Segment Start: Data under study

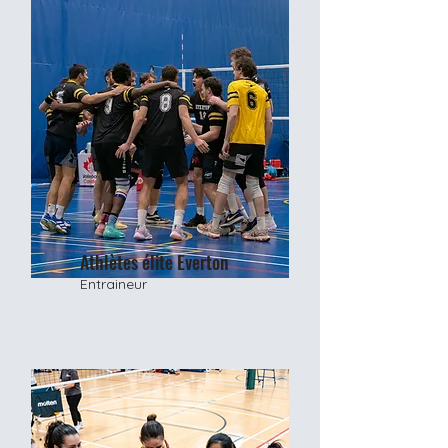
Athlètes élite Everton
Entraineur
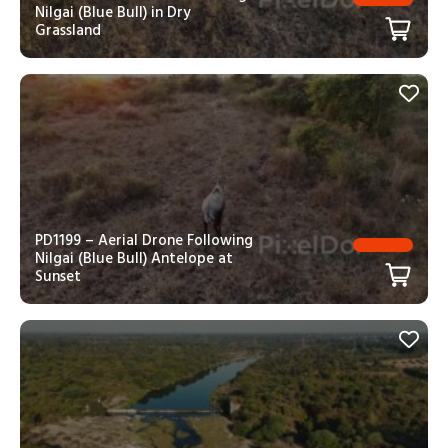
Nilgai (Blue Bull) in Dry
Grassland
PD1199 – Aerial Drone Following
Nilgai (Blue Bull) Antelope at
Sunset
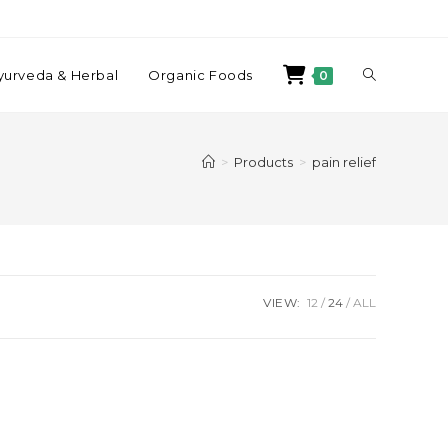
yurveda & Herbal
Organic Foods
0
>
Products
>
pain relief
VIEW:
12
24
ALL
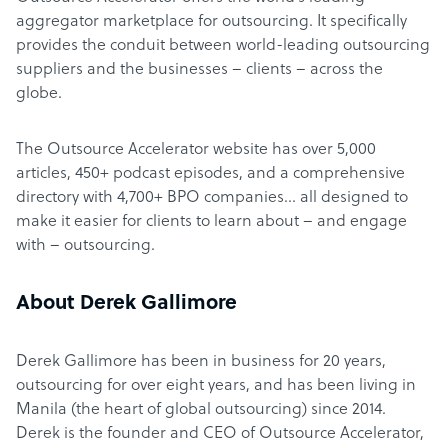
aggregator marketplace for outsourcing. It specifically
provides the conduit between world-leading outsourcing
suppliers and the businesses – clients – across the
globe.
The Outsource Accelerator website has over 5,000
articles, 450+ podcast episodes, and a comprehensive
directory with 4,700+ BPO companies… all designed to
make it easier for clients to learn about – and engage
with – outsourcing.
About Derek Gallimore
Derek Gallimore has been in business for 20 years,
outsourcing for over eight years, and has been living in
Manila (the heart of global outsourcing) since 2014.
Derek is the founder and CEO of Outsource Accelerator,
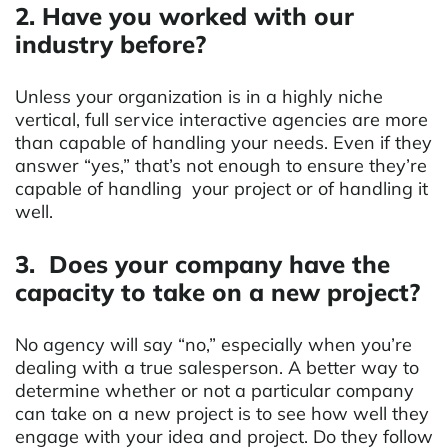
2. Have you worked with our
industry before?
Unless your organization is in a highly niche
vertical, full service interactive agencies are more
than capable of handling your needs. Even if they
answer “yes,” that’s not enough to ensure they’re
capable of handling your project or of handling it
well.
3. Does your company have the
capacity to take on a new project?
No agency will say “no,” especially when you’re
dealing with a true salesperson. A better way to
determine whether or not a particular company
can take on a new project is to see how well they
engage with your idea and project. Do they follow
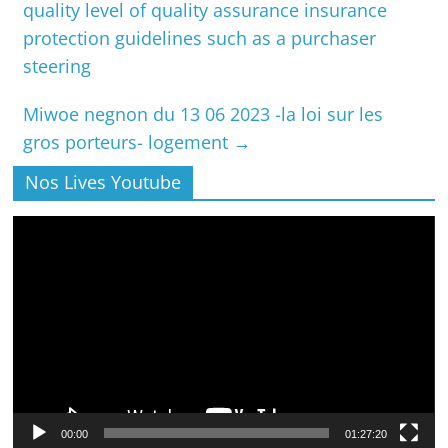
quality level of quality assurance insurance
protection guidelines such as a purchaser
steering
Miwoe negnon du 13 06 2023 -la loi sur les
gros porteurs- logement
→
Nos Lives Youtube
Lecteur
vidéo
00:00
01:27:20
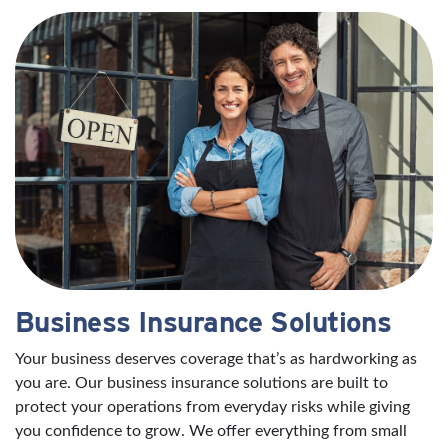
Business Insurance Solutions
Your business deserves coverage that’s as hardworking as
you are. Our business insurance solutions are built to
protect your operations from everyday risks while giving
you confidence to grow. We offer everything from small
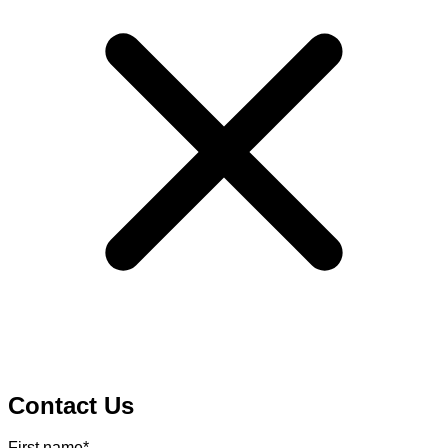
Contact Us
First name
*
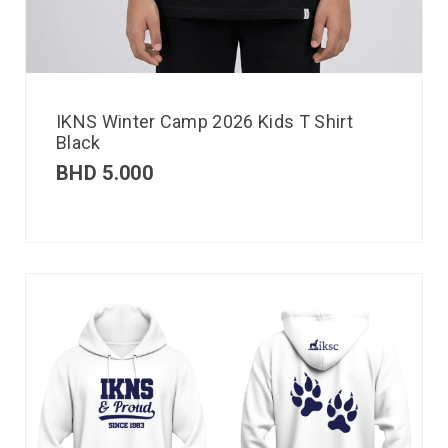
IKNS Winter Camp 2026 Kids T Shirt
Black
BHD
5.000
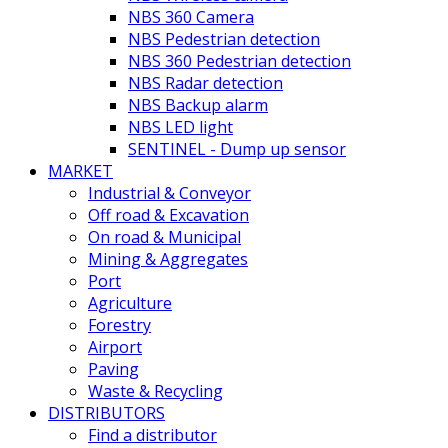
NBS 360 Camera
NBS Pedestrian detection
NBS 360 Pedestrian detection
NBS Radar detection
NBS Backup alarm
NBS LED light
SENTINEL - Dump up sensor
MARKET
Industrial & Conveyor
Off road & Excavation
On road & Municipal
Mining & Aggregates
Port
Agriculture
Forestry
Airport
Paving
Waste & Recycling
DISTRIBUTORS
Find a distributor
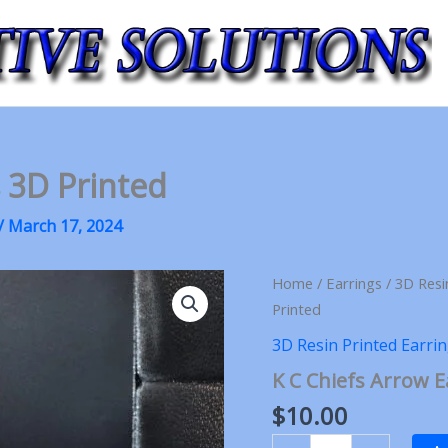
s 3D Printed
/
March 17, 2024
Home
/
Earrings
/
3D Resi
Printed
3D Resin Printed Earri
K C Chiefs Arrow E
$
10.00
K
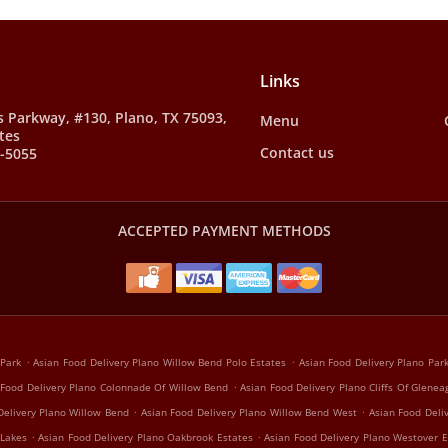
Links
s Parkway, #130, Plano, TX 75093,
Menu
tes
Contact us
8-5055
ACCEPTED PAYMENT METHODS
.
.
 Park
Asian Food Delivery Plano Willow Bend Polo Estates
Asian Food Delivery Plano Pa
.
 Food Delivery Plano Colonnade Of Willow Bend
Asian Food Delivery Plano Cliffs Of Glenea
.
.
Delivery Plano Willow Bend
Asian Food Delivery Plano Willow Bend West
Asian Food Deli
.
.
 Lakes
Asian Food Delivery Plano Oakbrook Estates
Asian Food Delivery Plano Westover E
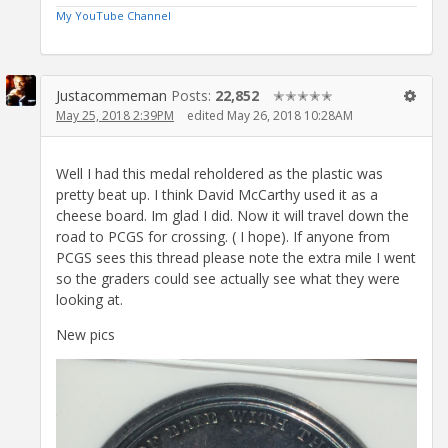
My YouTube Channel
Justacommeman
Posts:
22,852
✭✭✭✭✭
May 25, 2018 2:39PM
edited May 26, 2018 10:28AM
Well I had this medal reholdered as the plastic was
pretty beat up. I think David McCarthy used it as a
cheese board. Im glad I did. Now it will travel down the
road to PCGS for crossing. ( I hope). If anyone from
PCGS sees this thread please note the extra mile I went
so the graders could see actually see what they were
looking at.
New pics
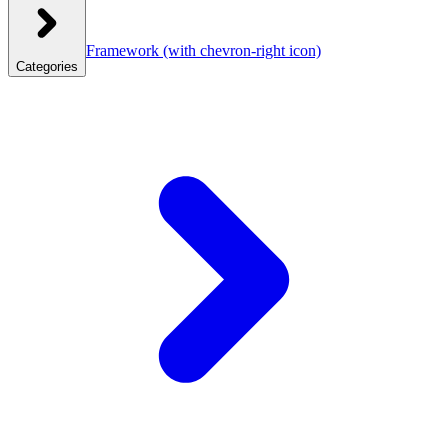
Framework
(with chevron-right icon)
Categories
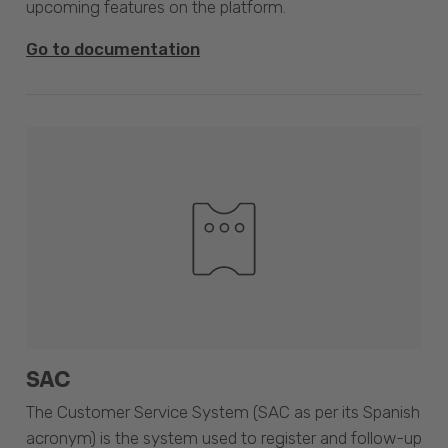
upcoming features on the platform.
Go to documentation
SAC
The Customer Service System (SAC as per its Spanish
acronym) is the system used to register and follow-up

Segment End: Data under study

→ Task description
From the data, collect all lines where the string "Pedestrian" appears.

→ Exercise response
NBS Pedestrian detection
NBS 360 Pedestrian detection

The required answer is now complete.